CUESTIÓN DE METABOLISMO

Cuando se ingieren menos calorías de las necesarias, el metabolismo se adapta a la nueva situación y gasta el mínimo de energía, lo que provoca que no se pierda peso.
Se conoce como metabolismo al conjunto de reacciones químicas que se producen en el organismo para aprovechar la energía de los alimentos que se ingieren a diario. Existen tres diferentes: metabolismo de hidratos de carbono, de proteínas y de grasas, los tres nutrientes que aportan energía a las células al transformarse en moléculas aprovechables (glucosa, aminoácidos y ácidos grasos libres, respectivamente). Las reacciones fisicoquímicas que se dan para los distintos nutrientes están interrelacionadas, de manera que el mejor o peor funcionamiento de cada uno de ellos deriva, en parte, en el aspecto físico de la persona (delgadez u obesidad) e incluso en el desarrollo de trastornos diversos como diabetes o colesterol.

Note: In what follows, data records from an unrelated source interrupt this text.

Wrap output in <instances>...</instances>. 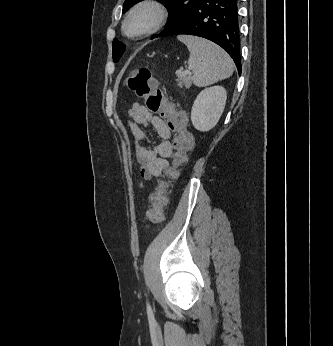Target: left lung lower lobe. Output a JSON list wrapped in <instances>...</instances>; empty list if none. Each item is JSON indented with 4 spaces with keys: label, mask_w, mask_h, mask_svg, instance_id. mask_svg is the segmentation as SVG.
Masks as SVG:
<instances>
[{
    "label": "left lung lower lobe",
    "mask_w": 333,
    "mask_h": 346,
    "mask_svg": "<svg viewBox=\"0 0 333 346\" xmlns=\"http://www.w3.org/2000/svg\"><path fill=\"white\" fill-rule=\"evenodd\" d=\"M188 34L221 46L241 74L240 32L237 0H196L186 16L159 37Z\"/></svg>",
    "instance_id": "obj_1"
}]
</instances>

El metabolismo responde a la carga genética del individuo, pero también va cambiando con la edad. A medida que pasan los años, la intensidad del metabolismo es menor, ya que la composición de nuestro organismo cambia.
A partir de la edad adulta disminuyen las necesidades energéticas un 5% por década, ya que se reduce el metabolismo basal: energía que consume el organismo en situaciones de reposo para mantener las funciones vitales, entre otras el bombeo de sangre o el mantenimiento de la temperatura corporal. Esto se traduce en que, con 40 años, el organismo gasta un 5% menos de energía que con 30 años y, con 50 años, un 10% menos de calorías, y así sucesivamente. Por este motivo, el paso de los años conlleva ingerir menos calorías , y es fácil oir a la gente decir “me engorda todo lo que como, y como igual que hace años”. Ahí está la clave; el peso fisiológico aumenta con la edad si se mantienen los mismos hábitos alimentarios y si se comen los mismos alimentos y las mismas cantidades que años atrás. Asimismo, a partir de los 25-30 años son más evidentes ciertos cambios hormonales que disminuyen la masa magra, en especial la muscular, que es la más activa metabólicamente hablando (la que quema más calorías), por lo que se recomienda hacer ejercicio (aumenta la masa muscular) y comer suficientes proteínas para aumentar la cantidad de músculo y perder, en consecuencia, más calorías. Además, los nutrientes que tienen mayor capacidad para saciar son las proteínas, más que las grasas y los carbohidratos.
Si se ingieren menos calorías de las que el organismo necesita diariamente, el metabolismo se adapta a esta nueva situación, y trata de ser eficiente en sus funciones orgánicas con el mínimo gasto energético. Esta es la razón por la que las dietas con pocas calorías  que no estén diseñadas a partir de las necesidades individuales de cada uno no funcionan.